§ Problem
Could every line below be written out exactly as it appears?

§ Supplied data
-- Opening Marker --

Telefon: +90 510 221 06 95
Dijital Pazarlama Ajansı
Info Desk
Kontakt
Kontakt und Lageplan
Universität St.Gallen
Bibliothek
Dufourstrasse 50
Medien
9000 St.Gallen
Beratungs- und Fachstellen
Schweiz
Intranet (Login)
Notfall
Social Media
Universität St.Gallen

-- Closing Marker --

§ Reply
Telefon: +90 510 221 06 95
Dijital Pazarlama Ajansı
Info Desk
Kontakt
Kontakt und Lageplan
Universität St.Gallen
Bibliothek
Dufourstrasse 50
Medien
9000 St.Gallen
Beratungs- und Fachstellen
Schweiz
Intranet (Login)
Notfall
Social Media
Universität St.Gallen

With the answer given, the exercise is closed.